Three years after I left my former job, I got an official letter telling me the organization suffered a data breach. My personal information was at risk of identity theft. I shouldn’t have been surprised. That job’s offboarding process hadn’t been the best. For years after leaving, I had access to my email and to databases filled with sensitive data. While the cause of this data breach was never revealed, it could have very well been a former employee with a grudge, someone who had the same easy access I did. 

The employee offboarding policy and process is usually handled by human resources and the employee’s bosses. Maybe legal gets involved if there is something nefarious happening. IT and cybersecurity are an afterthought, if decision-makers even consider them at all. Even if you take away the former employee’s physical access — the keys, the badge — they may still be able to log in to the network, putting the company at risk of data breaches and putting them in violation of privacy compliance.

Before an employee goes through the final offboarding process with HR, IT and security teams should begin the process of deleting the out-going employee from network access.

Why Deleting a Former Employee’s Digital Profile Matters

The vast majority of people are good. When they leave a company — or move from one department to another — they have little interest in looking back at the offboarding process. They may not even notice they might still have access. Maybe they’ll look to see if they still have email access, but only to see if there is something important they may have missed.

But, not everyone is a good person. People will leave with bridges burned, some looking for revenge and some wanting to steal intellectual property. As long as that former employee has access to the network and data due to poorly secured offboarding, they are an insider threat.

According to the 2020 Insider Threat Report by Cybersecurity Insiders, 63% of respondents said those with privileged access pose the greatest risk to the organization. A single incident caused by an insider (or someone who continues to have the privileges of an insider) costs a company $750,000 in total including investigation, response and mediation, according to the Ponemon Institute.

Good Offboarding Helps Your Organization Overall 

Continued access, however, is only one threat to the organization’s security posture. Continuing to have data belonging to former employees mixed with current employees adds to the risks and costs if there is a data breach. Chances are, too, that you don’t silo former employees’ data in one location, but disperse it throughout the company in multiple databases and files.

Is all that information necessary? Rather than keep only what they need and deleting the rest, many organizations leave data to linger indefinitely. With data privacy regulations and compliances, organizations need a better assessment of and security over old data. Offboarding should include deleting any former cloud accounts accessed by the former employee so the company is no longer charged for the usage and the data doesn’t linger out in the open.

The former employee needs to hold up their end, too. They should delete any company apps on personal devices right away. Without access or reason to upgrade these apps, there is always the chance the user has never really logged off and is opening up opportunities for an infected device to infect the corporate infrastructure.

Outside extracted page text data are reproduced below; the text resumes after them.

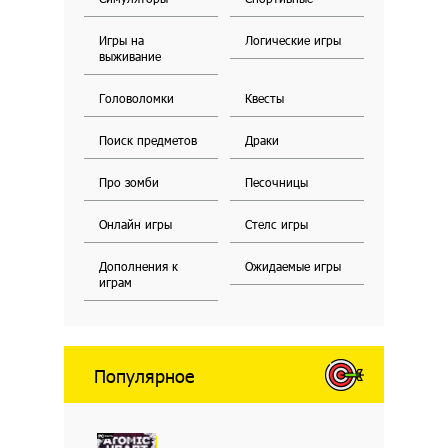
Игры на
Логические игры
выживание
Головоломки
Квесты
Поиск предметов
Драки
Про зомби
Песочницы
Онлайн игры
Стелс игры
Дополнения к
Ожидаемые игры
играм
Популярное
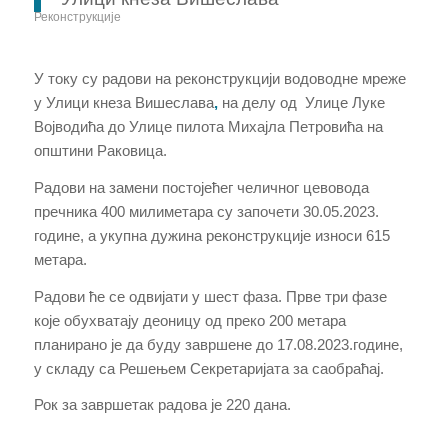
Реконструкције
У току су радови на реконструкцији водоводне мреже
у Улици кнеза Вишеслава
,
на делу од Улице Луке
Војводића до Улице пилота Михајла Петровића на
општини Раковица.
Радови на замени постојећег челичног цевовода
пречника 400
милиметара
су започети 30.05.2023.
године, а укупна дужина реконструкције износи 615
метара.
Радови ће се одвијати у шест фаза. Прве три фазе
које обухватају деоницу од преко 200 метара
планирано је да буду завршене до 17.08.2023.године,
у складу са Решењем Секретаријата за саобраћај.
Рок за завршетак радова је 220 дан
a
.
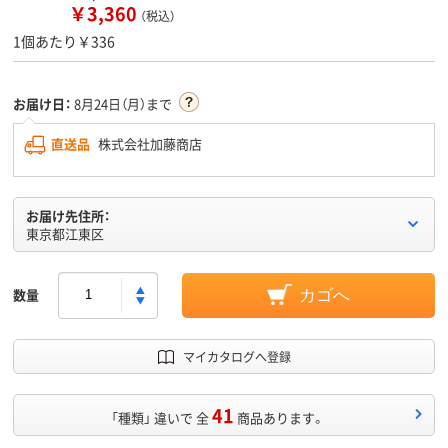
￥3,360
（税込）
1個あたり￥336
お届け日：
8月24日（月）まで
直送品
株式会社加藤商店
お届け先住所：
東京都江東区
数量
カゴへ
マイカタログへ登録
41
「種類」 違いで 全
商品あります。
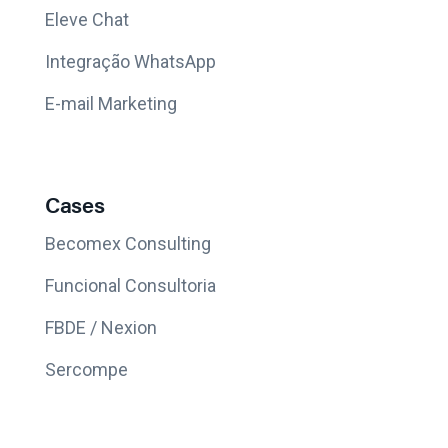
Eleve Chat
Integração WhatsApp
E-mail Marketing
Cases
Becomex Consulting
Funcional Consultoria
FBDE / Nexion
Sercompe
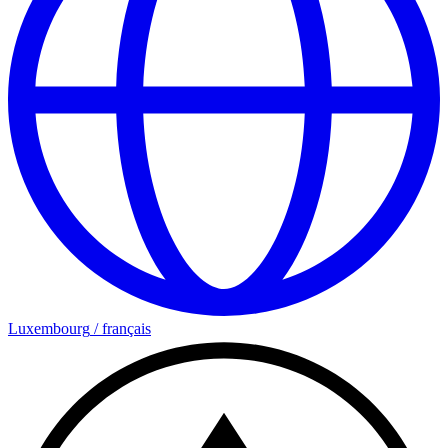
Luxembourg
/
français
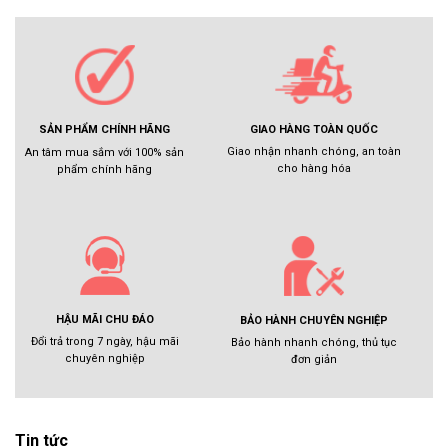
GIAO HÀNG TOÀN QUỐC
SẢN PHẨM CHÍNH HÃNG
Giao nhận nhanh chóng, an toàn
An tâm mua sắm với 100% sản
cho hàng hóa
phẩm chính hãng
HẬU MÃI CHU ĐÁO
BẢO HÀNH CHUYÊN NGHIỆP
Đổi trả trong 7 ngày, hậu mãi
Bảo hành nhanh chóng, thủ tục
chuyên nghiệp
đơn giản
Tin tức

Create an Employee Offboarding Process

Your organization’s HR department likely has an offboarding process. That process should include IT and security personnel from the very beginning. Their role in the offboarding process should begin as soon as notice is given or as plans are in place to terminate an employee. IT and security should work together to create a checklist of their offboarding responsibilities, which should include the following:

1. Create an inventory of the employee’s digital life in the company. There should be a record of every company device in the employee’s possession, accounts they have access to and any admin permissions and responsibilities. The more that is known about the employee’s digital footprint, the easier it will be to delete it.

2. Set deadlines. Working with the employee’s manager, IT can set up specific times to delete access to accounts or have devices returned. At this point, the employee should only be able to access the data they are currently using to finish up projects. Also, begin to revoke software licenses for the outgoing user.

3. Audit what users do. Security should keep watch over network activity to ensure the employee isn’t downloading a high volume of files or moving them to personal clouds.

4. Deploy a data management solution that can easily silo employee data that must be retained.

5. Delete the employee’s access before they leave the building for the last time. Whether it is during the exit interview or the goodbye party, access to email, software, cloud services, apps and other digital properties should be removed.

6. Create a thorough list of digital devices to make sure everything has been recovered.

7. Shut access to any apps on personal devices.

8. Change passwords and set up forwarding for email and voicemail. 

9. Use a zero trust model for security. Once the person leaves, security should consider a zero trust model (if it isn’t used already) as part of the offboarding process. They should also assume that any attempt to log in is a potential threat that means action is required. 

Close the Door Behind You 

Good offboarding is like closing the door of a safe. Doing at least some of these things should help make sure your employees don’t end up in the same position I did. An employee should leave the company with the exact same amount of digital access with which they arrived — none.